Gabriela Jiménez: “There are 210 scientific projects to meet the needs of the people”

The minister highlighted that the Venezuelan State was able to overcome the blockade and bring the most modern microscopes in America to the country.

In some file on her cell phone, the Minister of Science and Technology, Gabriela Jiménez, preserves the voice that President Nicolás Maduro sent her, drawing the formula to use to break the blockade and resurrect scientific research in Venezuela.

“Gabriela, we are going to achieve it through actions,” says part of the recording and that the minister evokes seven years later during an interview she gave to Últimas Noticias in his office on the corner of El Chorro in Caracas.

“Today we can say that we have overcome this terrorist blockade; Write it like this,” says the biologist with watery eyes as she asks her assistants to send her, via WhatsApp, the photos of the latest generation microscopes that entered Venezuela in a triangulated manner with the collaboration of friendly countries.

In the interview, the sector vice president for Science, Technology, Education and Health revealed the place where modern microscopes are found, already in the hands of women and men who take advantage of them to detect new diseases, project climate changes and discover wealth. mining that exists in the bowels of the Venezuelan soil.

Some of the latter was seen live last Thursday when President Nicolás Maduro observed through one of the microscopes, brought to the country despite the blockade, the composition of a rock collected in the mining areas of Venezuela.

“Here there is something we discovered, but it cannot be said yet,” commented the head of state during an event held in the courtyards of the Aquiles Nazoa Cultural House, from where he granted financing for 210 scientific projects for an amount of $7.657.093.

821 women of the 25.877 researchers registered in the Great Science Mission, named Humberto Fernández Morán, participate in these works, which was activated by Maduro last Wednesday, April 10, from the Scientific and Technological Pole of the Foundation of the Institute of Advanced Studies. (Idea).
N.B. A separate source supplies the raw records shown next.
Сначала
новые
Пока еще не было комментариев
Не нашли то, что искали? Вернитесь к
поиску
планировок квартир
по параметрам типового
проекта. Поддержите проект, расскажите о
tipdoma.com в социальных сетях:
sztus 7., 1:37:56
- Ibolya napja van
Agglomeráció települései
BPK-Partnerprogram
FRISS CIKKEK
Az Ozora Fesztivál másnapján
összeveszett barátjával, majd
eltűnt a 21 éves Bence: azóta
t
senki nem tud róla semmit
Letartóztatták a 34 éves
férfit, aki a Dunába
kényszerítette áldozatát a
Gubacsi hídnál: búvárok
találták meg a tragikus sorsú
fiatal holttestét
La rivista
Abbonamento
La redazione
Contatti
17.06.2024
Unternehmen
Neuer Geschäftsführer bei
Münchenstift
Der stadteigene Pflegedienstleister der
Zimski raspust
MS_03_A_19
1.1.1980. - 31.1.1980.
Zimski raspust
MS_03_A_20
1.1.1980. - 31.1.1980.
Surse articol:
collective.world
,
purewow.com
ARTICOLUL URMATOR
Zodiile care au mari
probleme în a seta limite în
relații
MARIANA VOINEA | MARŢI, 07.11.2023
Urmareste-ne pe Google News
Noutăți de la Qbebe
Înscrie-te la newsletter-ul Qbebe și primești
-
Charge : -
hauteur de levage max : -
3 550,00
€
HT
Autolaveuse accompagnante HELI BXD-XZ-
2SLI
—How did Venezuela bring those modern microscopes?
—In 2017, the Republic acquired three electron microscopes, manufactured by a very famous North American transnational and it was to modernize the obsolete equipment of the Faculty of Sciences of the Central University of Venezuela, of the Metallurgical Research Center of the Siderúrgica of the Orinoco in the Venezuelan Corporation of Guayana and for the Venezuelan Institute of Scientific Research (Ivic).

—Venezuela already had that technology, but needed to update it.
—Venezuela is the birthplace of electron microscopy since the contributions of Dr. Humberto Fernández Morán: the ultramicrotome, the diamond blade and the identification of mitochondrial subparticles, were due to the use and applications of new techniques, for the study in biological tissues, for example. We have always been in a leading position in the area of ​​electron microscopy. We had a permanent electron microscopy program, linked to a national network with the Universidad de Oriente, the Central de Venezuela, and the Luis Caballero Mejías Experimental Polytechnic. This infrastructure allowed us to train about 200 professionals a year.
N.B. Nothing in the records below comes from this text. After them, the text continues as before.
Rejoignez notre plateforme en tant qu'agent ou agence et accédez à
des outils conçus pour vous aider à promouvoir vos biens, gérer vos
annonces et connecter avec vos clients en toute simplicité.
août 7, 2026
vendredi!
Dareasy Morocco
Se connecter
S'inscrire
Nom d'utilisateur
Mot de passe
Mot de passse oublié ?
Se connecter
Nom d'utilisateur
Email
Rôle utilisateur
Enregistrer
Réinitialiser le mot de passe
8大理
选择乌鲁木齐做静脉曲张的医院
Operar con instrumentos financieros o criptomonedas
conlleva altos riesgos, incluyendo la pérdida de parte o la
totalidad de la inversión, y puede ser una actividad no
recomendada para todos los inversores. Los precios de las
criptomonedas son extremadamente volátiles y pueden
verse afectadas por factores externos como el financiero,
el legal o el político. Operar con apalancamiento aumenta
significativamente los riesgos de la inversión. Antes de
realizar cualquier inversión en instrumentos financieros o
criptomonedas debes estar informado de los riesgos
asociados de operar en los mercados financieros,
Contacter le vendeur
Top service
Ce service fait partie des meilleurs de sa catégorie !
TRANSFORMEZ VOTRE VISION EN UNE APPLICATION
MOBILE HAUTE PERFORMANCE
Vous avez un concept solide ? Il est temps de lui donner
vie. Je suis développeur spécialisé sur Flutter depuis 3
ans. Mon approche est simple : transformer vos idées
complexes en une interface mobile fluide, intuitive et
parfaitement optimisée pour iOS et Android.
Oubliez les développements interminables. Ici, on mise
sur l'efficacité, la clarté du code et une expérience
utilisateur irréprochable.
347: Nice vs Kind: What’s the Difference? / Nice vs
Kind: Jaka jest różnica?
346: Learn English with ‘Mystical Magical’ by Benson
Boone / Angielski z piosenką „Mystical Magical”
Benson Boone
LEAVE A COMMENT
—All that was interrupted with the United States sanctions.
—Our equipment was Siemens and Japanese. But, based on the sanctions, which are an immoral and in some cases terrorist act, those equipment that arrives in Venezuela are installed, but could not be turned on because the column of the electron microscope requires a tungsten (metal) filament to emit the electrons. We had an electron microscope that did not emit electrons.
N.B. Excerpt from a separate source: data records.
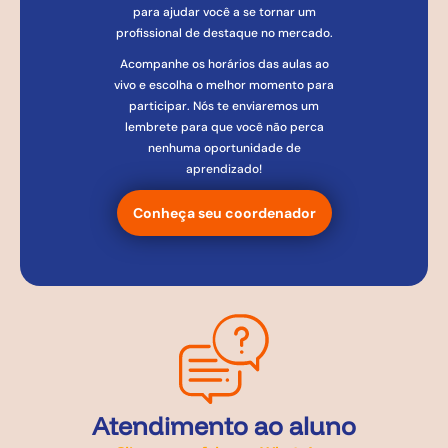
para ajudar você a se tornar um
profissional de destaque no mercado.
Acompanhe os horários das aulas ao
vivo e escolha o melhor momento para
participar. Nós te enviaremos um
lembrete para que você não perca
nenhuma oportunidade de
aprendizado!
Conheça seu coordenador
Atendimento ao aluno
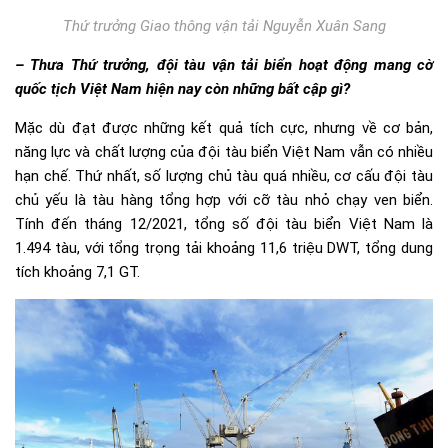
Thứ trưởng Giao thông vận tải Nguyễn Xuân Sang
– Thưa Thứ trưởng, đội tàu vận tải biển hoạt động mang cờ
quốc tịch Việt Nam hiện nay còn những bất cập gì?
Mặc dù đạt được những kết quả tích cực, nhưng về cơ bản,
năng lực và chất lượng của đội tàu biển Việt Nam vẫn có nhiều
hạn chế. Thứ nhất, số lượng chủ tàu quá nhiều, cơ cấu đội tàu
chủ yếu là tàu hàng tổng hợp với cỡ tàu nhỏ chạy ven biển.
Tính đến tháng 12/2021, tổng số đội tàu biển Việt Nam là
1.494 tàu, với tổng trọng tải khoảng 11,6 triệu DWT, tổng dung
tích khoảng 7,1 GT.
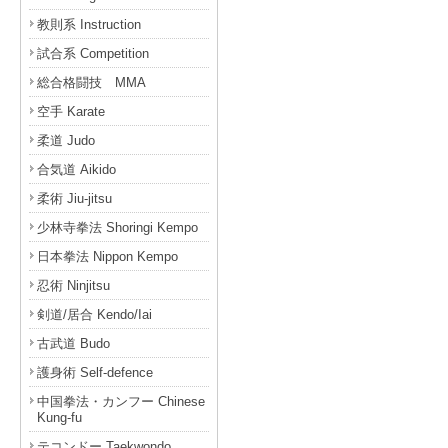
教則系 Instruction
試合系 Competition
総合格闘技 MMA
空手 Karate
柔道 Judo
合気道 Aikido
柔術 Jiu-jitsu
少林寺拳法 Shoringi Kempo
日本拳法 Nippon Kempo
忍術 Ninjitsu
剣道/居合 Kendo/Iai
古武道 Budo
護身術 Self-defence
中国拳法・カンフー Chinese
Kung-fu
テコンドー Taekwondo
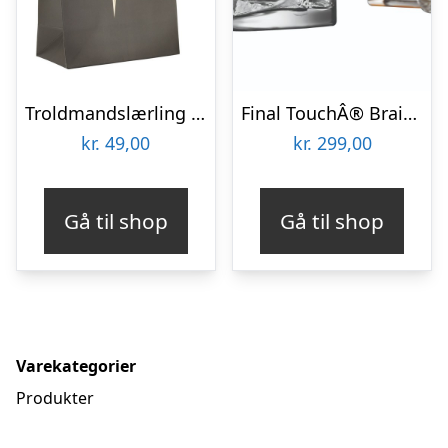
Troldmandslærling Festposer
Final TouchÂ® Brain Freeze Kranie Isspand
kr.
49,00
kr.
299,00
Gå til shop
Gå til shop
Varekategorier
Produkter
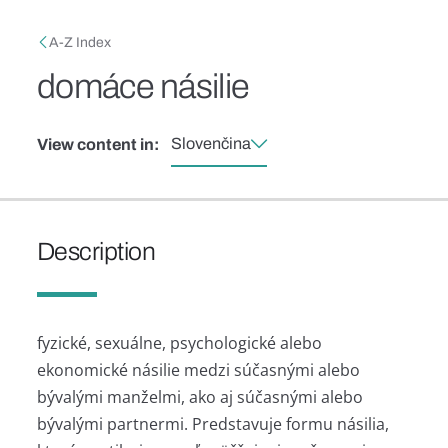
Skip to main content
Breadcrumb
A-Z Index
domáce násilie
Slovenčina
View content in:
Description
fyzické, sexuálne, psychologické alebo
ekonomické násilie medzi súčasnými alebo
bývalými manželmi, ako aj súčasnými alebo
bývalými partnermi. Predstavuje formu násilia,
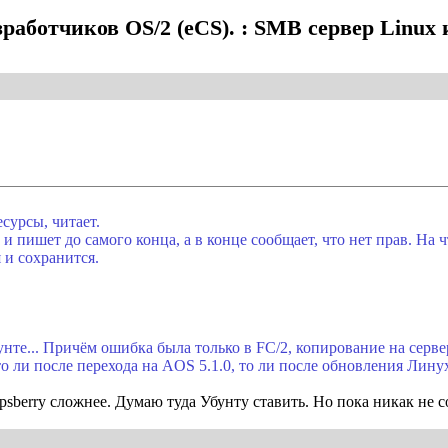
работчиков OS/2 (eCS). : SMB сервер Linux 
есурсы, читает.
и пишет до самого конца, а в конце сообщает, что нет прав. На ч
 и сохранится.
нте... Причём ошибка была только в FC/2, копирование на серв
о ли после перехода на AOS 5.1.0, то ли после обновления Линух
psberry сложнее. Думаю туда Убунту ставить. Но пока никак не с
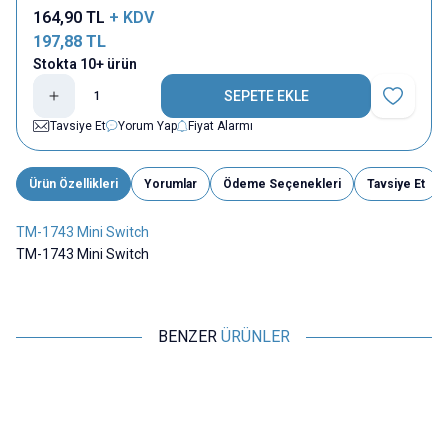
164,90
TL
+ KDV
197,88
TL
Stokta 10+ ürün
SEPETE EKLE
Favoriye E
Tavsiye Et
Yorum Yap
Fiyat Alarmı
Ürün Özellikleri
Yorumlar
Ödeme Seçenekleri
Tavsiye Et
TM-1743 Mini Switch
TM-1743 Mini Switch
BENZER
ÜRÜNLER
ISISO
ISISO
TOW Mini Toggle Switch Başlığı
TM-1308 Mini Switch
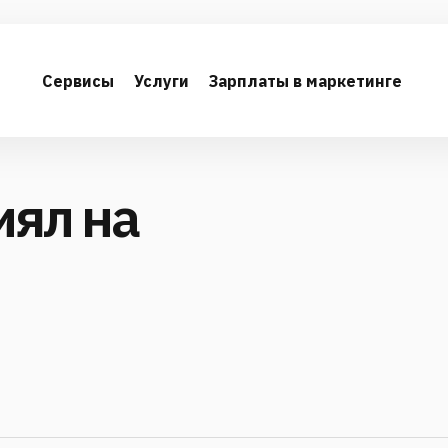
Сервисы
Услуги
Зарплаты в маркетинге
иял на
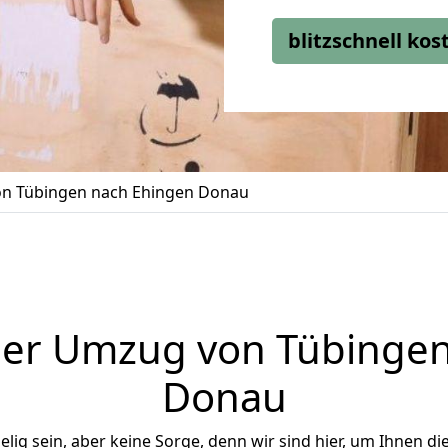
blitzschnell ko
n Tübingen nach Ehingen Donau
ger Umzug von Tübingen
Donau
ig sein, aber keine Sorge, denn wir sind hier, um Ihnen di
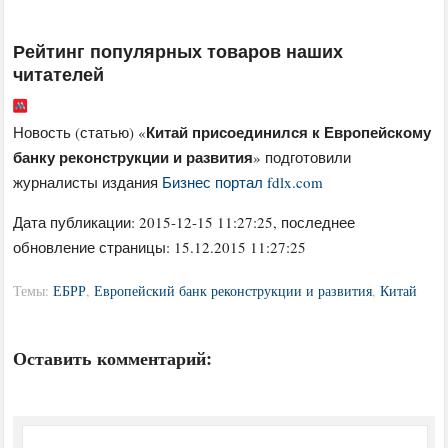
Рейтинг популярных товаров наших
читателей
Китай присоединился к Европейскому
Новость (статью) «
банку реконструкции и развития
» подготовили
журналисты издания
Бизнес портал fdlx.com
Дата публикации:
2015-12-15 11:27:25
, последнее
обновление страницы: 15.12.2015 11:27:25
Темы:
ЕБРР
,
Европейский банк реконструкции и развития
,
Китай
Оставить комментарий:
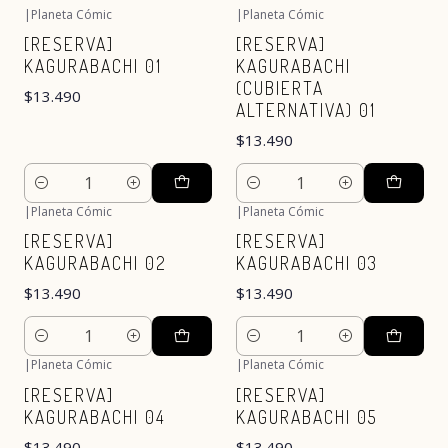
|
Planeta Cómic
|
Planeta Cómic
[RESERVA]
[RESERVA]
KAGURABACHI 01
KAGURABACHI
(CUBIERTA
$13.490
ALTERNATIVA) 01
$13.490
Cantidad
Cantidad
|
Planeta Cómic
|
Planeta Cómic
[RESERVA]
[RESERVA]
KAGURABACHI 02
KAGURABACHI 03
$13.490
$13.490
Cantidad
Cantidad
|
Planeta Cómic
|
Planeta Cómic
[RESERVA]
[RESERVA]
KAGURABACHI 04
KAGURABACHI 05
$13.490
$13.490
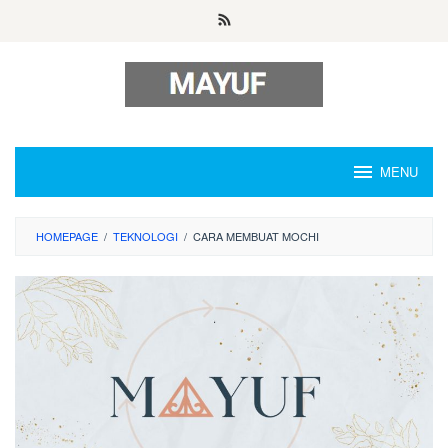
Skip
to
content
MENU
HOMEPAGE
/
TEKNOLOGI
/
CARA MEMBUAT MOCHI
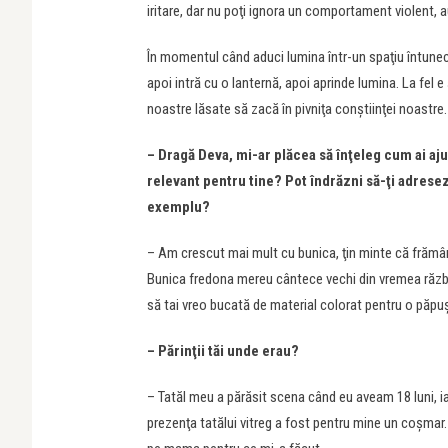
iritare, dar nu poţi ignora un comportament violent, au
În momentul când aduci lumina într-un spaţiu întunec
apoi intră cu o lanternă, apoi aprinde lumina. La fel e 
noastre lăsate să zacă în pivniţa conştiinţei noastre
– Dragă Deva, mi-ar plăcea să înţeleg cum ai aju
relevant pentru tine? Pot îndrăzni să-ţi adresez
exemplu?
– Am crescut mai mult cu bunica, ţin minte că frăm
Bunica fredona mereu cântece vechi din vremea războiu
să tai vreo bucată de material colorat pentru o păpu
– Părinţii tăi unde erau?
– Tatăl meu a părăsit scena când eu aveam 18 luni, 
prezenţa tatălui vitreg a fost pentru mine un coşmar.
—In short, what are those electron microscopes for?
—For research, teaching and development of activities linked to the industry, among others.

—For example, those that were destined for the Venezuelan Corporation of Guayana.
—This allowed you to develop a series of technologies and applications for the study of materials, determination of minerals, metallic structures, nanotechnology. When you want to do corrosion analysis on boats, you do scanning microscopy analysis to see how the metal surface is, if there is any wear.

—In what other areas are electron microscopes required?
—To study insects, pollen, you also need scanning microscopy. Insects are so tiny that to be able to analyze each leg, each antenna of an ant, for example, you do scanning microscopy and you can have the entire topography of the insect. In the case of pollen grains from flowers, they also have some particularities. There are insects that pollinate some flowers and others do not.

—They are studies that indirectly evaluate climate change.
—Yes, with climate change we are observing fewer flowering processes, less availability of seeds; We are also evaluating whether the alteration is due to pollen.

—Electron microscopy is useful for many things.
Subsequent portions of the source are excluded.